Evolving an Inverted Pendulum Controller with a Genetic Algorithm
Background
The task of a controller is to determine and manipulate the inputs of a system in a way such that the output of that system matches with some desired outputs. For the purpose of maintaining a stable desired output, PID (proportional, integral, derivative) controllers are typically used.
Problem Statement
Balancing an inverted pendulum is a classic control problem. Typically, a coupled PID controller is used, one to keep the pendulum balanced, and one to maintain the horizontal position of the system.
Our goal is to train a multilayer perceptron (MLP) that is able perform as well as or better than a PID controller at balancing the inverted pendulum. The MLP will be given 4 inputs: angle of rotation, rate of rotation, translational position, translational velocity, and will output the control force.
Genetic Algorithm
Organisms
A genetic algorithm (GA) is used to evolve the optimal weights and biases for the MLP controller. Each MLP, represented as a list of weights and biases matrices, plays the role of an organism. The population consists of 100 MLPs.
Crossing
Two MLPs are crossed by taking the weighted average of their corresponding weights and biases. This weighted average is drawn from a uniform distribution between 0 and 1. To prevent the population from being stuck at some local minima, mutants (MLPs with randomly initialized weights and biases) are introduced to the population randomly in each generation.

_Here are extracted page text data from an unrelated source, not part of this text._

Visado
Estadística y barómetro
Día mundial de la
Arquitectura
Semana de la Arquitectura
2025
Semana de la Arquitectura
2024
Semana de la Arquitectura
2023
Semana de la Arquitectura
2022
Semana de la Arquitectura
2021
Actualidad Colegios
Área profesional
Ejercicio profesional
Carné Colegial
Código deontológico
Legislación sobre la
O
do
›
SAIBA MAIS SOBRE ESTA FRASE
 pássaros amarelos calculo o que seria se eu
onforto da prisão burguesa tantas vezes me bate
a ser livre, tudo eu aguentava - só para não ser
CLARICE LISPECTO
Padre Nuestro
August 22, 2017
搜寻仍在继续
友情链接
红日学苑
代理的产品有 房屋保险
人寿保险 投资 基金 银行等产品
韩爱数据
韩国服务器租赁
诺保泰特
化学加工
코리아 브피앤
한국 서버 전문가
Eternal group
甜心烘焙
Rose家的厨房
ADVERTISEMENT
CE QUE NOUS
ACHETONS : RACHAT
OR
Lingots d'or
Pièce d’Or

For this form of crossing, it was found that using linear activation functions worked best. Even though this makes the MLP equivalent to an adaline, maintaining multiple layers and neurons helped the MLPs evolved faster.
Fitness
In each generation of the GA, each MLP is used to control a simulated inverted system (initialized with random left and right perturbations) for 1000 time steps, equivalent to 10 seconds. At each time step, we set the desired angle of the pendulum to 180 degrees (upright), the desired angular velocity to 0, the desired translational position to 0 (center), and the desired translational speed to 0 (stationary).
The error of each MLP is determined by summing the square of the difference between actual and desired at each time step. Organisms with lower error are fitter. The 15 fittest MLP are chosen to do pair-wise crossing to produce the population for the next generation.
Results
After evolving for 1000 generations, the genetic algorithm is able to produce an optimal set of weights and biases for a controller that balances and centers the inverted pendulum. On a Gentoo server with 4 AMD Opteron 6276 CPUs (64 cores total), evolving for 1000 generations takes approximately 1 hour and 50 minutes.
Evolution Snapshots
The videos above show the best MLP at generation 10, 20, 50 and 200 respectively from top to bottom left to right. At generation 10, the MLP is able to prevent the pendulum from falling over, but is unable to stabilize or center the system. At generation 20, the MLP is initially better at centering the system, but still goes off the frame. At generation 50, the MLP is now able to prevent the system from moving off frame, but still has some difficulty stabilizing the system. By generation 200, the MLP is able to both stabilize and center system, but exhibits a moderate amount of overshoot.
The plot above shows the error of the fittest MLP at each generation. Jumps in the error are due to the pendulum being initialized randomly with more extreme perturbations.
Demonstration and Comparison
A demonstration of an evolved MLP (after 1000 generations) stabilizing an inverted pendulum is shown below.
For comparison, the next demonstration shows a coupled PID controller doing the same task.
The evolved MLP controller stabilizes the inverted pendulum as quickly as the PID controller, but exhibits less overshoot. In addition, the evolved MLP controller is faster at centering the system than the PID controller. It's possible that additional gain adjustments could make the PID controller better; the advantage of evolving the controller is that the fine tune adjustments are handled automatically by the GA and doesn't have to be done manually.